5039. — À M. LE COMTE DE LA TOURAILLE.
Genève, 20 septembre[1].

Je vous félicite, monsieur, sur les deux dernières victoires que M. le prince de Condé vient de remporter[2]. Les héros de cette maison se sont tous fait une habitude de vaincre ; ils ont été successivement la terreur et la gloire de leurs souverains.

Quand reviendrez-vous à Paris ? Je vous aimerais tout autant à l’hôtel de Condé qu’à la poursuite du prince héréditaire.

Vous m’avez l’air, monsieur, de penser un jour comme un de vos précurseurs, homme de qualité, attaché à un autre grand Condé qu’il se lassa d’accompagner dans ses dernières campagnes.
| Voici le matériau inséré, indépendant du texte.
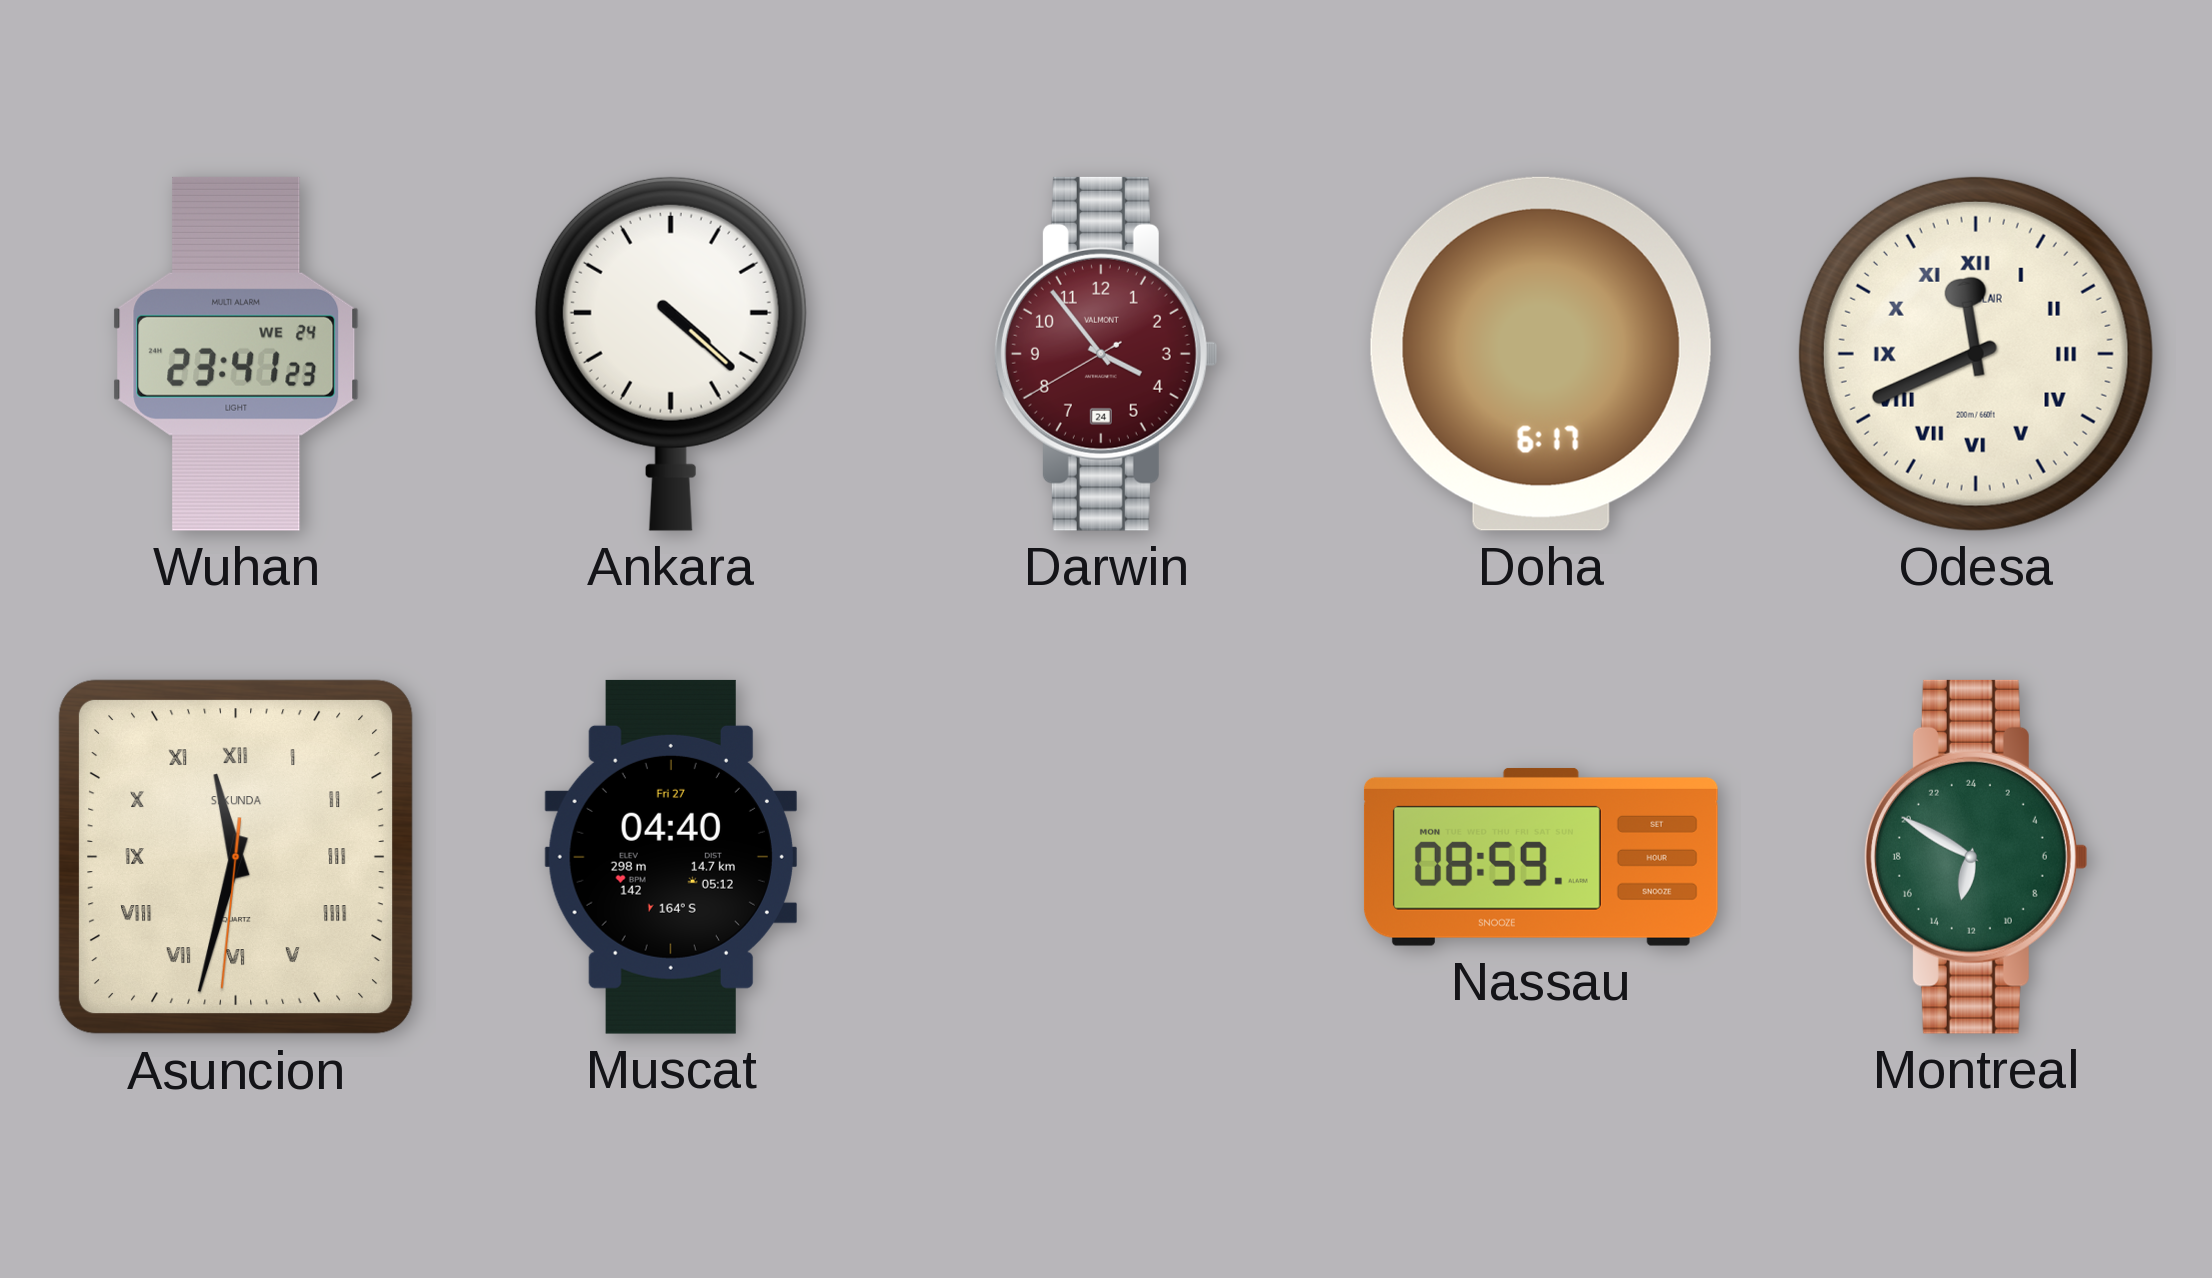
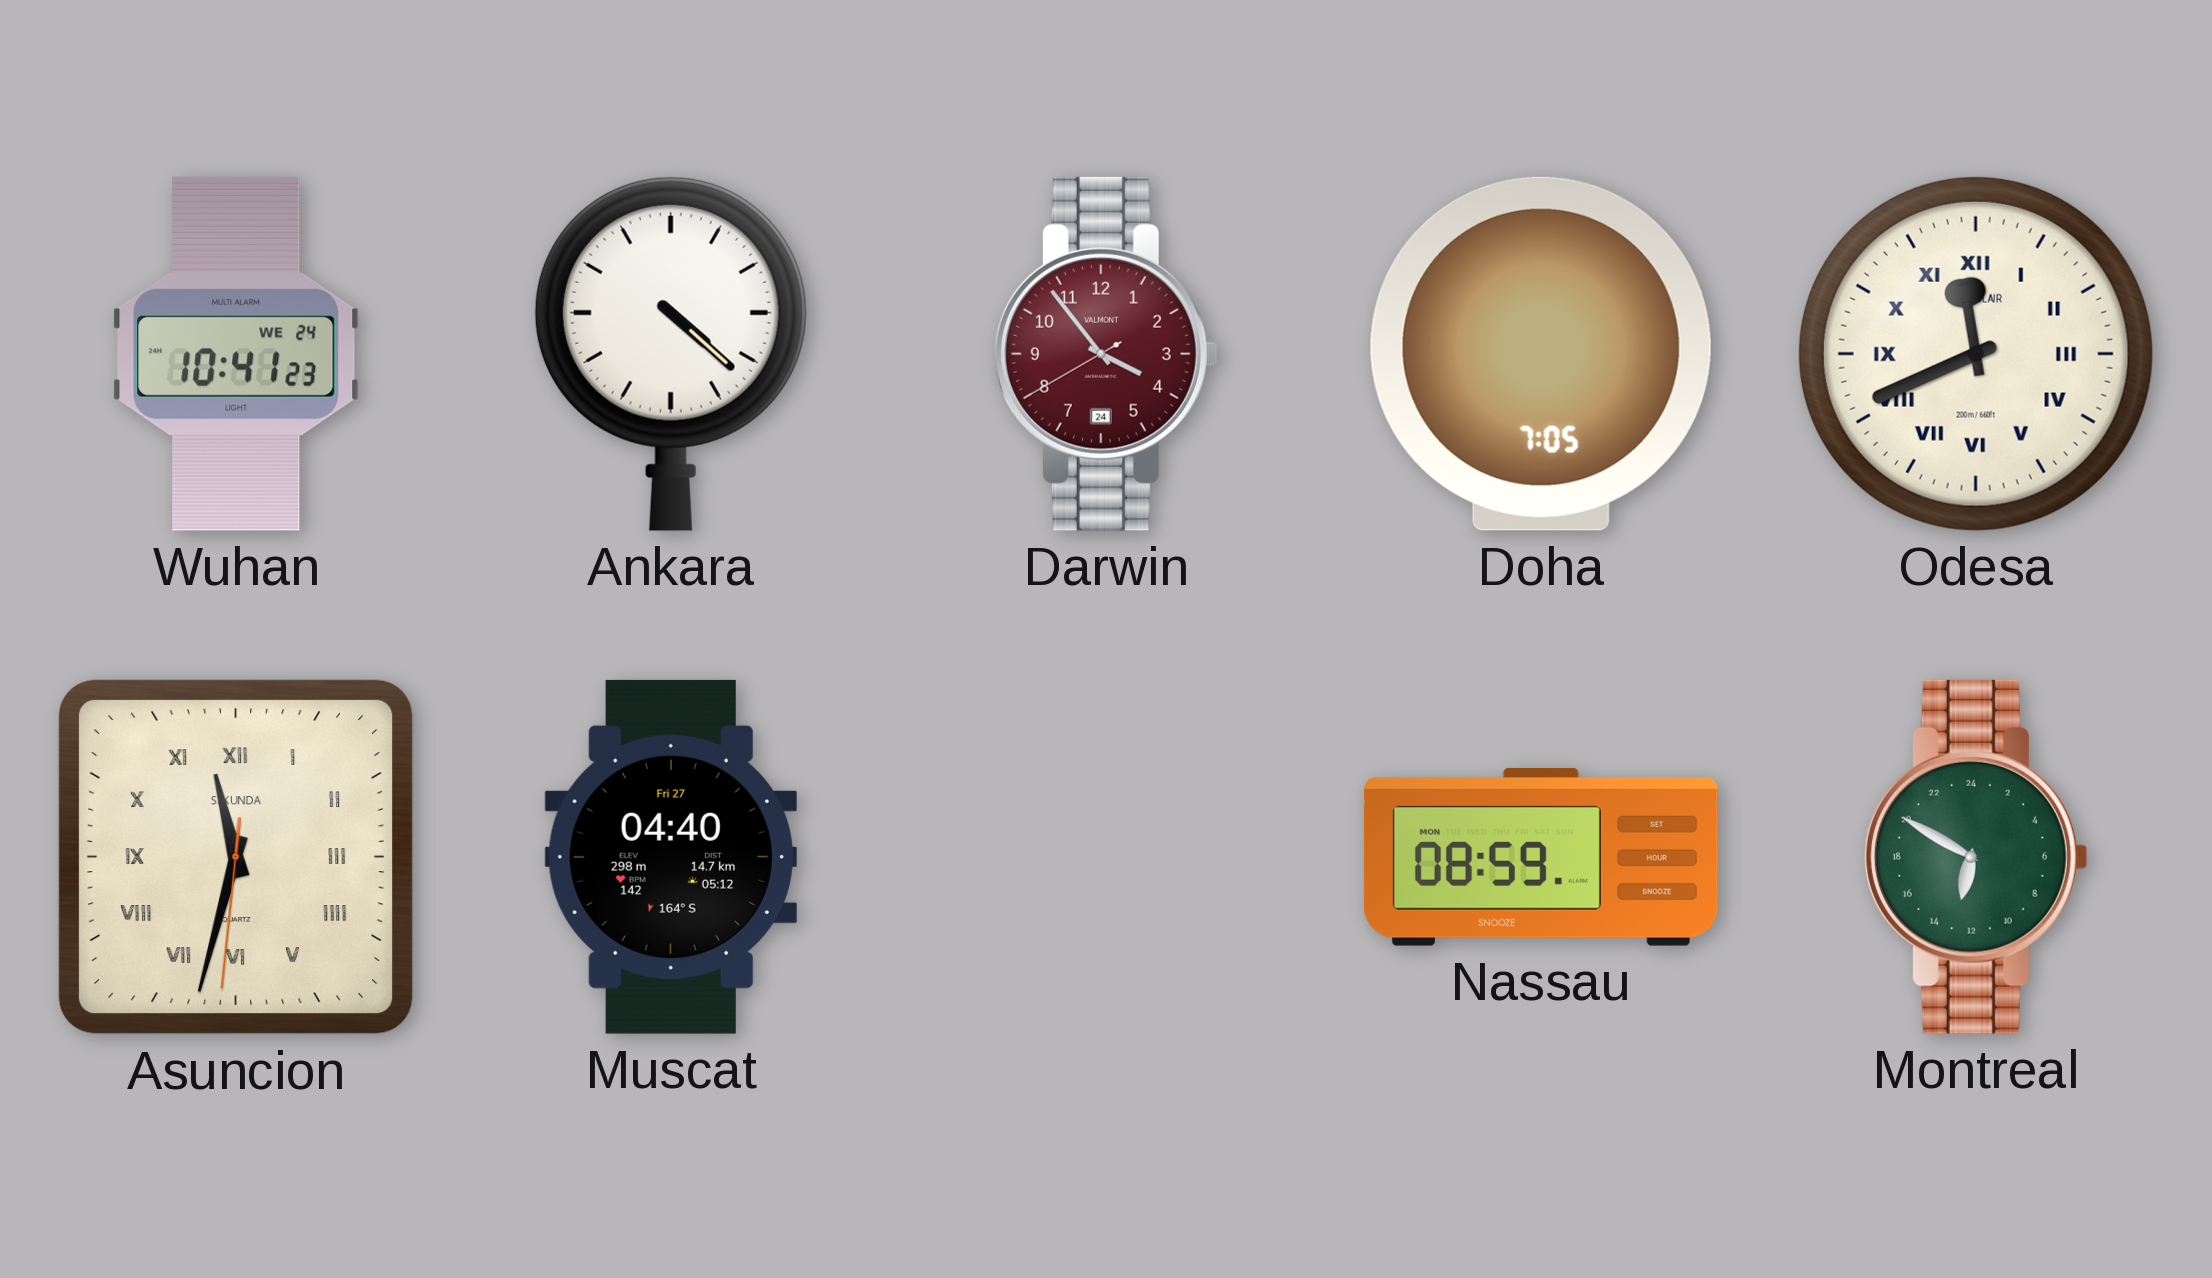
Wuhan: 23:41 -> 10:41
Doha: 6:17 -> 7:05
Autant que je m’en souviens, voici de petits vers qu’il fit en se retirant dans ses terres. Je les tiens d’un intime ami de feu Son Altesse sérénissime M. le Duc. Ces vers sont très-bons pour un militaire : le héros, tout héros qu’il était, en connaissait le prix. Cela prouve du moins que l’âge amène quelquefois la sagesse.


Je laisse mon illustre maître,
Insatiable de lauriers ;
Philosophe autant qu’on peut l’être,
Je vais mourir dans mes foyers,
Où, traînant ma faible vieillesse,
Dont je sens déjà le fardeau,
J’irai, conduit par la Paresse,
Occuper mon petit tombeau.
Je suis las du bruit que vous faites,

  1. Cette lettre est ordinairement datée du 30. Je lui donne la date du 20, parce que c’est celle qu’elle porte dans le Nouveau Recueil de gaieté, etc., publié par le comte de La Touraille, 1785, deux volumes in-12. (B.)
  2. La division commandée parle prince de Condé avait eu la plus grande part à la victoire remportée à Johannisberg, en Hesse, par l’armée des maréchaux d’Estrées et de Soubise, le 30 août 1762. Cinq jours auparavant, le 25, le prince avait forcé à la retraite le prince Ferdinand de Brunswick, qui était venu l’attaquer à Gruningen. — La Touraille était écuyer du prince de Condé.